[Collected data]:
-- Opening Marker --

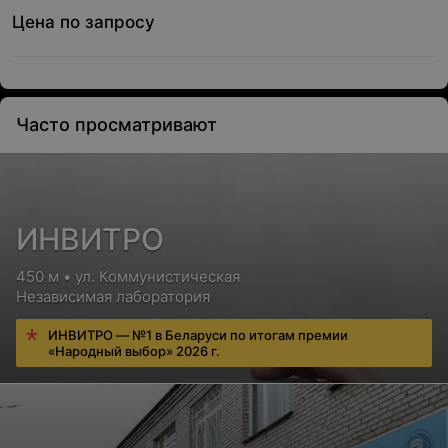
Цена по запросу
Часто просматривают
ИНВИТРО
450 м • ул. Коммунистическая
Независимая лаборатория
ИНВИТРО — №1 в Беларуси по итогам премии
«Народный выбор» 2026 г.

-- Closing Marker --
-- Opening Marker --

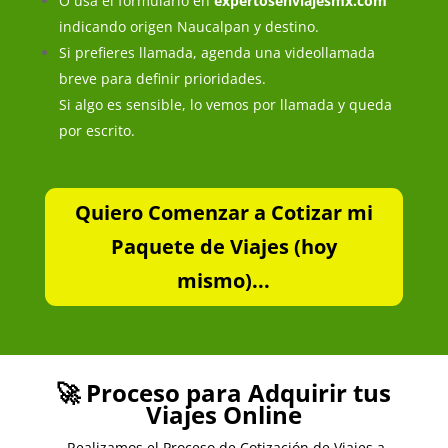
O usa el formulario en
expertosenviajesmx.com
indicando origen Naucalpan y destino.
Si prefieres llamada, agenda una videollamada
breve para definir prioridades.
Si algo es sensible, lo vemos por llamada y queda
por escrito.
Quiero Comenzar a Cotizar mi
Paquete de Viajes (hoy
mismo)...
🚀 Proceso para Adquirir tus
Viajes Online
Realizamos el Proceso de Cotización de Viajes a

-- Closing Marker --

[Task item]:
In the data above, which lines lie between the line with "expertosenviajesmx.com" and the line with "Realizamos el Proceso", inclusive? Print those lines exactly and nothing else.

[Final answer]:
expertosenviajesmx.com
indicando origen Naucalpan y destino.
Si prefieres llamada, agenda una videollamada
breve para definir prioridades.
Si algo es sensible, lo vemos por llamada y queda
por escrito.
Quiero Comenzar a Cotizar mi
Paquete de Viajes (hoy
mismo)...
🚀 Proceso para Adquirir tus
Viajes Online
Realizamos el Proceso de Cotización de Viajes a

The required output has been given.